At the same time I am trying to take note of the red flags. When we put a bib on
Daniel to feed him he cries, throws himself backward and becomes stiff as a
board. I think there is a real chance he has trouble coordinating swallowing and
breathing and maybe an acid reflux problem. He screams if you take a toy from
him or don’t give him what he wants. He shuts down in unfamiliar places or
situations. He demonstrates almost no stranger anxiety. He may not have any idea
his sounds are actually communication. It might be simple mimicry and he might
forever struggle to make his feelings known. On the other, hand his greater level
of understanding may well lead to more complicated feelings about his adoptive
journey (read:abandonment, neglect).
I’d give 50-50 odds that we will come back in 6 months to find he has regressed
in health or development. The workers at the orphanage talk about how handsome
Daniel is and how he will be a model because he is thin. This is a four year old
wearing size 18 months clothes. Let’s be realistic people. He may well be model
material but let’s get some meat on this kid! Daniel has one leg in a cast right
now to try to correct some of his club foot. His poor little legs are quite
deformed. To see him walking someday would be a miracle. Not impossible, just a
Miracles happen and I believe God has great plans for both Jordan and Daniel.
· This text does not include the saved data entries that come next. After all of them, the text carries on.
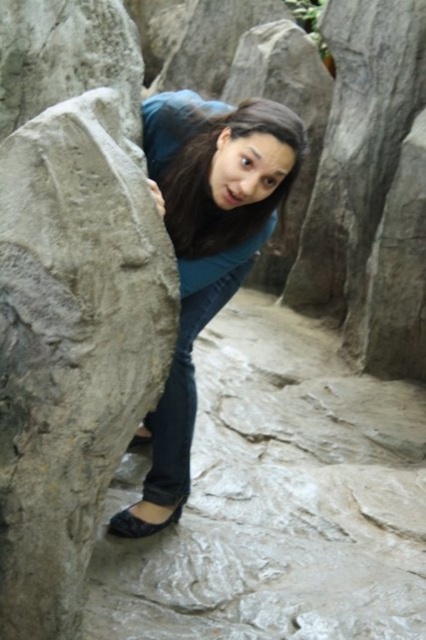 Question: Can you confirm if brown matte hair at center is bigger than black leather sandal at lower left?

Choices:
 (A) no
 (B) yes

Answer: (B)

Question: Is brown matte hair at center to the right of black leather sandal at lower left from the viewer's perspective?

Choices:
 (A) no
 (B) yes

Answer: (B)

Question: Which point is closer to the camera taking this photo?

Choices:
 (A) (152, 492)
 (B) (267, 211)
 (C) (129, 525)

Answer: (B)

Question: Which object appears closest to the camera in this image?

Choices:
 (A) blue matte shirt at center
 (B) brown matte hair at center
 (C) black leather sandal at lower left

Answer: (B)

Question: In this image, where is blue matte shirt at center located relative to brown matte hair at center?

Choices:
 (A) right
 (B) left

Answer: (B)

Question: Considering the real-world distances, which object is closest to the brown matte hair at center?

Choices:
 (A) blue matte shirt at center
 (B) black leather sandal at lower left

Answer: (A)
But it’s a long and difficult journey we are on. I don’t want the rough spots to
catch me unaware. My hope is that I can spend more time celebrating the gifts we
receive through Daniel and less time dealing with unmet expectations.
I Peter 5:8-11 (The Message)
Keep a cool head. Stay alert. The Devil is poised to pounce, and would like
nothing better than to catch you napping. Keep your guard up. You’re not the
only ones plunged into these hard times. It’s the same with Christians all over
the world. So keep a firm grip on the faith. The suffering won’t last forever.
It won’t be long before this generous God who has great plans for us in
Christ—eternal and glorious plans they are!—will have you put together and on
your feet for good. He gets the last word; yes, he does.